GCL-Poly said that it will use the money raised for capital expenditure and general corporate purposes and added that it views a CB to be an appropriate means to raise funds for its ongoing capital investment and general working capital. The deal will also strengthen the group’s cash position.

The company made a HK$3.5 billion ($452 million) loss last year, but in its annual report in mid-March the chairman noted a number of positives, including a rapid increase of the use of solar power energy in emerging solar markets, and further indications that the Chinese government is determined to expand the use of solar power and to increase the domestic demand.

However, it still made a loss of HK$917.3 million in the six months to June, which compared to a loss of HK$330.2 million a year earlier, while revenues fell by 4% to HK$11.3 billion. The chairman attributed this to the fact that the consolidation of the industry has not been fully completed yet and that imported polysilicon was dumped into the Chinese domestic market at a price below cost. “Our business performance was materially impacted by the disorder in the polysilicon manufacturing sector,” he said.

In late July, China started to levy an import deposit of up to 57% for solar grade polysilicon products from the US and South Korea, however, which should result in a recovery of the market price of polysilicon products.

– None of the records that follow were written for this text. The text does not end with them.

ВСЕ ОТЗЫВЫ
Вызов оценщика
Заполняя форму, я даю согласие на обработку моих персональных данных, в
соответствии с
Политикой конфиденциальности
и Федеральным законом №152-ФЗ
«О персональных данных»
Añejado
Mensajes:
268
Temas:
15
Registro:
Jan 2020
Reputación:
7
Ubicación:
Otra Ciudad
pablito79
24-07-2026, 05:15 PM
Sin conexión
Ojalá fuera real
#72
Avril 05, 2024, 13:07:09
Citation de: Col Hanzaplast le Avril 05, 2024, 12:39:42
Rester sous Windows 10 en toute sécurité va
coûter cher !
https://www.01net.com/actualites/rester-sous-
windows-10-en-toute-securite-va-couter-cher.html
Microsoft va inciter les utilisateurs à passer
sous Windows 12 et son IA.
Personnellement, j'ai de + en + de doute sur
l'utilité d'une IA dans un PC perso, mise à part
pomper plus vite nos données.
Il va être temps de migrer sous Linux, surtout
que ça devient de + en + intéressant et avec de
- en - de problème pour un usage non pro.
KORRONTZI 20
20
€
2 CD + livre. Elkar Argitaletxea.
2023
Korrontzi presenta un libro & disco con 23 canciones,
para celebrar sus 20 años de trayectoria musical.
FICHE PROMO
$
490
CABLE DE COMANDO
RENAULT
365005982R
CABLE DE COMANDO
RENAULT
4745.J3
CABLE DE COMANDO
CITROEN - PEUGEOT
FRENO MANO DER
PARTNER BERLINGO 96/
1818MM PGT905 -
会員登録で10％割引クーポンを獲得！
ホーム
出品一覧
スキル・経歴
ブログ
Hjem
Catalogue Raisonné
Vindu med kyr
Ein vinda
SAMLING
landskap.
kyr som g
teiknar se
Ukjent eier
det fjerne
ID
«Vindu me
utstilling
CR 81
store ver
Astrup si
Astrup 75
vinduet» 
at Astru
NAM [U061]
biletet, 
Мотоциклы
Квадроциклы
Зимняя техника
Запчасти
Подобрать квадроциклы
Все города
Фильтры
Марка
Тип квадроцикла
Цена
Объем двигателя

This has helped to support GCL-Poly’s share price, which as of the end of last week had risen 84% from its 2013 low of HK$1.40 that it hit in April.

At the end of October, the company said it has entered into a memorandum of understanding to pay HK$1.8 billion ($232 million) for a 29% stake in Hong Kong-listed Same Time Holdings, a small-cap company involved in the manufacturing and sale of printed circuit boards.

In the announcement GCL-Poly said it intends to use Same Time as a separate listing platform that will focus on the renewable energy sector and in particular, solar plants, solar projects and solar energy assets. While it did not say so directly, this suggests that it plans to inject its existing power plants into Same Time, resulting in a backdoor listing of these assets.

GCL-Poly currently owns, or has investments in, 26 power plants with a combined installed capacity of approximately 1.5 gigawatt, including 19 cogeneration power plants, two incineration power plants, one wind power plant, three solar farms and one roof-top solar project.

It will buy at least 80 million shares in Same Time at a price of HK$4 apiece, plus five-year zero coupon convertible bonds to make up the difference between the price of the shares and the total HK$1.8 billion acquisition cost. The 29% stake refers only to the shares.